The mechanic stopped looked inquisitively at Tori. “How much?”
“How big is the truck?”
He counted on his fingers as if weighing which truck would bring back the most booty, then abruptly dropped the idea. “Just one problem, missy. The nearest city is an ICC city. They won’t let us get close, much less let you in.”
“We can take care of it,” Tori cautiously replied.
“What makes you think the ICC will listen to you?” the mechanic asked suggestively.
Tori coiled her fingers around the handle she was gripping. “I can negotiate.”
“They aren’t known to negotiate,” he pressed. “In fact, the only people I’ve ever seen them talk to is one of their own.”
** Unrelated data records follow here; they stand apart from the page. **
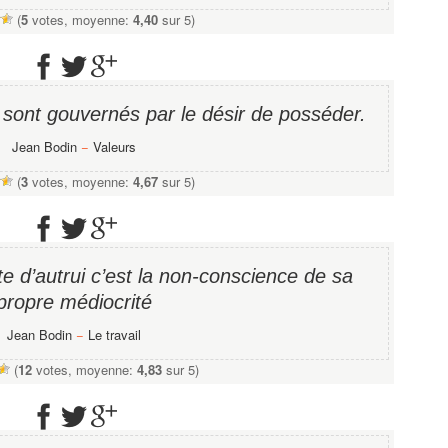
(
5
votes, moyenne:
4,40
sur 5)
 sont gouvernés par le désir de posséder.
Jean Bodin
−
Valeurs
(
3
votes, moyenne:
4,67
sur 5)
ite d’autrui c’est la non-conscience de sa
propre médiocrité
Jean Bodin
−
Le travail
(
12
votes, moyenne:
4,83
sur 5)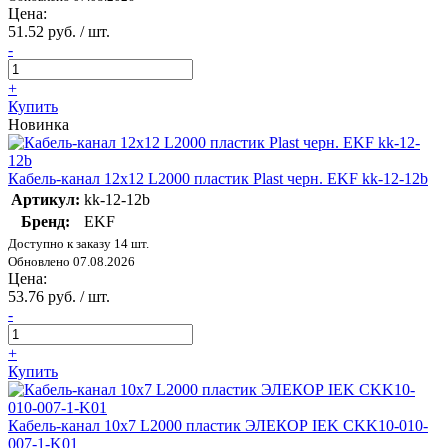
Цена:
51.52 руб. / шт.
-
+
Купить
Новинка
Кабель-канал 12х12 L2000 пластик Plast черн. EKF kk-12-12b
Артикул:
kk-12-12b
Бренд:
EKF
Доступно к заказу 14 шт.
Обновлено 07.08.2026
Цена:
53.76 руб. / шт.
-
+
Купить
Кабель-канал 10х7 L2000 пластик ЭЛЕКОР IEK CKK10-010-
007-1-K01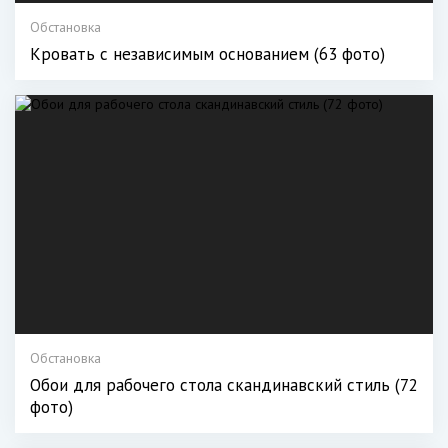
Обстановка
Кровать с независимым основанием (63 фото)
Обстановка
Обои для рабочего стола скандинавский стиль (72
фото)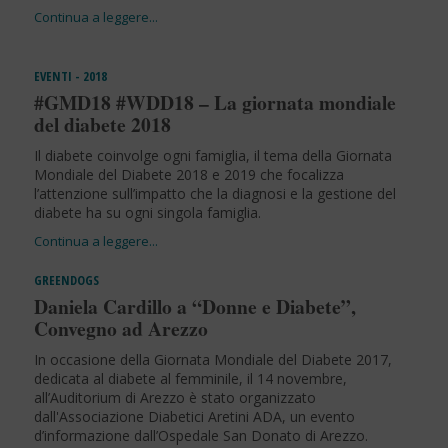
EVENTI - 2018
#GMD18 #WDD18 – La giornata mondiale
del diabete 2018
Il diabete coinvolge ogni famiglia, il tema della Giornata
Mondiale del Diabete 2018 e 2019 che focalizza
l’attenzione sull’impatto che la diagnosi e la gestione del
diabete ha su ogni singola famiglia.
GREENDOGS
Daniela Cardillo a “Donne e Diabete”,
Convegno ad Arezzo
In occasione della Giornata Mondiale del Diabete 2017,
dedicata al diabete al femminile, il 14 novembre,
all’Auditorium di Arezzo è stato organizzato
dall'Associazione Diabetici Aretini ADA, un evento
d’informazione dall’Ospedale San Donato di Arezzo.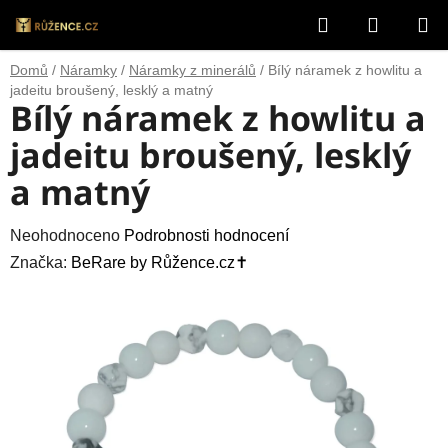
Přejít
Hledat
NÁKUP
na
obsah
KOŠÍK
Domů
/
Náramky
/
Náramky z minerálů
/
Bílý náramek z howlitu a
jadeitu broušený, lesklý a matný
Bílý náramek z howlitu a
jadeitu broušený, lesklý
a matný
Průměrné
Neohodnoceno
Podrobnosti hodnocení
hodnocení
Značka:
BeRare by Růžence.cz✝️
produktu
je
0,0
z
5
hvězdiček.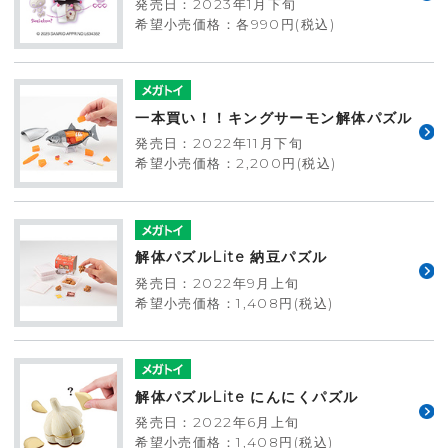
発売日：2023年1月下旬
希望小売価格：各990円(税込)
一本買い！！キングサーモン解体パズル
発売日：2022年11月下旬
希望小売価格：2,200円(税込)
解体パズルLite 納豆パズル
発売日：2022年9月上旬
希望小売価格：1,408円(税込)
解体パズルLite にんにくパズル
発売日：2022年6月上旬
希望小売価格：1,408円(税込)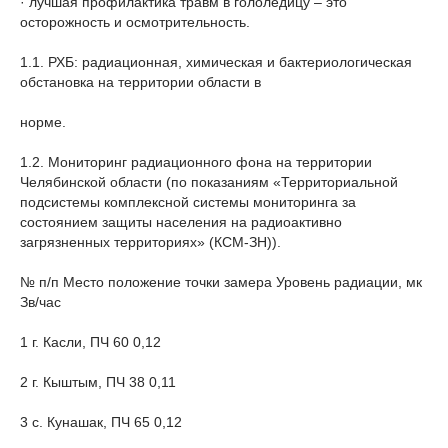
· лучшая профилактика травм в гололедицу – это
осторожность и осмотрительность.
1.1. РХБ: радиационная, химическая и бактериологическая
обстановка на территории области в
норме.
1.2. Мониторинг радиационного фона на территории
Челябинской области (по показаниям «Территориальной
подсистемы комплексной системы мониторинга за
состоянием защиты населения на радиоактивно
загрязненных территориях» (КСМ-ЗН)).
№ п/п Место положение точки замера Уровень радиации, мк
Зв/час
1 г. Касли, ПЧ 60 0,12
2 г. Кыштым, ПЧ 38 0,11
3 с. Кунашак, ПЧ 65 0,12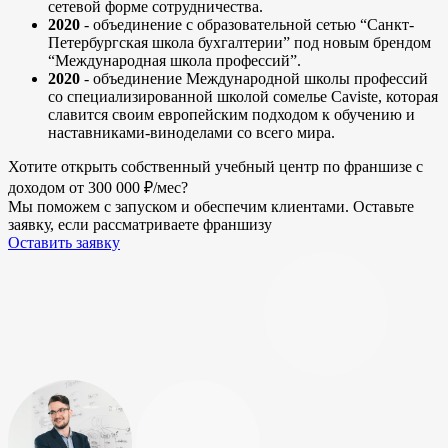
сетевой форме сотрудничества.
2020
- объединение с образовательной сетью “Санкт-
Петербургская школа бухгалтерии” под новым брендом
“Международная школа профессий”.
2020
- объединение Международной школы профессий
со специализированной школой сомелье Caviste, которая
славится своим европейским подходом к обучению и
наставниками-виноделами со всего мира.
Хотите открыть
собственный учебный центр
по франшизе с
доходом от 300 000 ₽/мес?
Мы поможем с запуском и обеспечим клиентами. Оставьте
заявку, если рассматриваете франшизу
Оставить заявку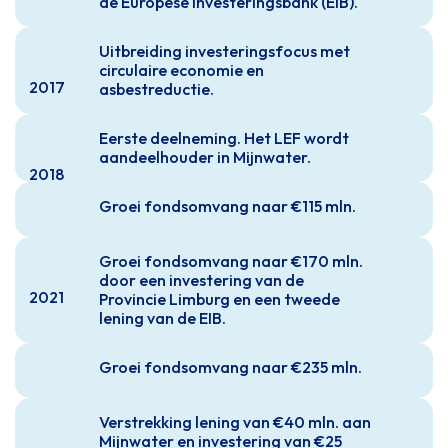
de Europese Investeringsbank (EIB).
Uitbreiding investeringsfocus met
circulaire economie en
2017
asbestreductie.
Eerste deelneming. Het LEF wordt
aandeelhouder in Mijnwater.
2018
Groei fondsomvang naar €115 mln.
2020
Groei fondsomvang naar €170 mln.
door een investering van de
2021
Provincie Limburg en een tweede
lening van de EIB.
Groei fondsomvang naar €235 mln.
2023
Verstrekking lening van €40 mln. aan
Mijnwater en investering van €25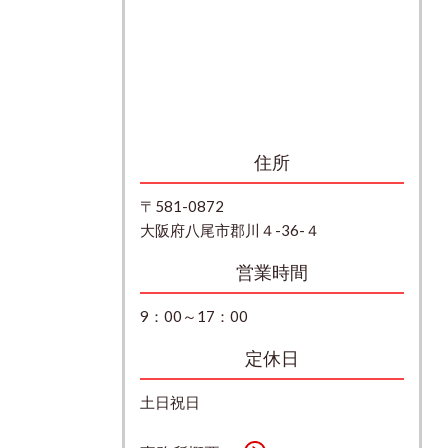
住所
〒581-0872
大阪府八尾市郡川４-36-４
営業時間
9：00～17：00
定休日
土日祝日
The mechanic was resting his hand on the largest wrench hanging from his belt, tapping his fingers readily. Tori severely doubted it would do him any good, but she would prefer not to fight her way out of this garage. Other mechanics and junk rats were picking up on his implications, if Tori didn’t think of something quick, that would be the only option.
Before she could lay down an excuse, the metal in the garage began to clatter until the whole thing was rumbling. There was a roar of a massive engine in the distance.
The mechanic swore and went to battle stations.